While TOS can affect all organs and vessels (such as the lungs, peripheral nerves, muscles, skin, digestive tract, liver and pancreas) the main outcome is fibrosis of the lumen of the vessels, skin, peripheral nerves and intestines. The disease course can be characterized by three clinical phases: i) the acute phase (lasting approximately 2 months) with a presentation of severe lung edema, eosinophilia, rash and myalgia, ii) the intermediate phase (2-3 months) with dysphagia, cramps, severe myalgia, skin edema, pulmonary hypertension, paresthesia, major vessel thromboembolism and severe weight loss, iii) the chronic phase, where the skin edema evolves to scleroderma, and the neuromuscular manifestations into paresis and paralysis due to polyneuropathy. Liver disease and fibrosis in major organs such as the pancreas and intestines are also present in patients with the poorest prognosis.

Etiology

The cause of TOS is the consumption of commercial rapeseed oil denatured with 2% of aniline.
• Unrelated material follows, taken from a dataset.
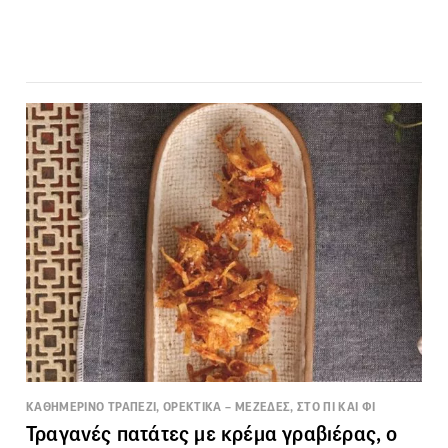
ΚΑΘΗΜΕΡΙΝΟ ΤΡΑΠΕΖΙ, ΟΡΕΚΤΙΚΑ – ΜΕΖΕΔΕΣ, ΣΤΟ ΠΙ ΚΑΙ ΦΙ
Τραγανές πατάτες με κρέμα γραβιέρας, ο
It was originally sold for industrial use and during the epidemic of 1981 was marketed fraudulently for human consumption. It still remains unclear whether fatty acid esters of 3-(N-phenylamino)-1, 2-propanediol (PAP) can induce TOS or if they are simply markers of oil toxicity.

Diagnostic methods

The diagnosis is based on clinical findings as there are no laboratory tests available.

Differential diagnosis

In the initial phase, several interstitial lung diseases should be excluded. Differential diagnoses for the chronic phase of TOS include several autoimmune rare diseases such as idiopathic pulmonary arterial hypertension, scleroderma (see these terms) and inflammatory polyneuropathy. Myalgia-eosinophilia syndrome associated with tryptophan (see this term) is another differential diagnosis that should be considered.

Management and treatment

No specific treatment is available. Major clinical features, such as lung edema at the earlier phase, can be treated with supportive measures at intensive care clinical units. Steroids are administered for some immunological manifestations, but they are not always effective. Certain major chronic features, such as pulmonary hypertension, are currently treated with modern vasodilators but many patients may require lung and cardiac transplantation. No effective treatments are available for scleroderma or neurological manifestations.

Prognosis

The prognosis is highly variable. Of the 20,000 people affected, more than 300 died during the first few years and around 30% of survivors developed a chronic condition. Other TOS survivors can show a variety of symptoms such as muscle pain, cramps and asthenia, as well as increased cardiovascular risks, while others have recovered with no further health problems.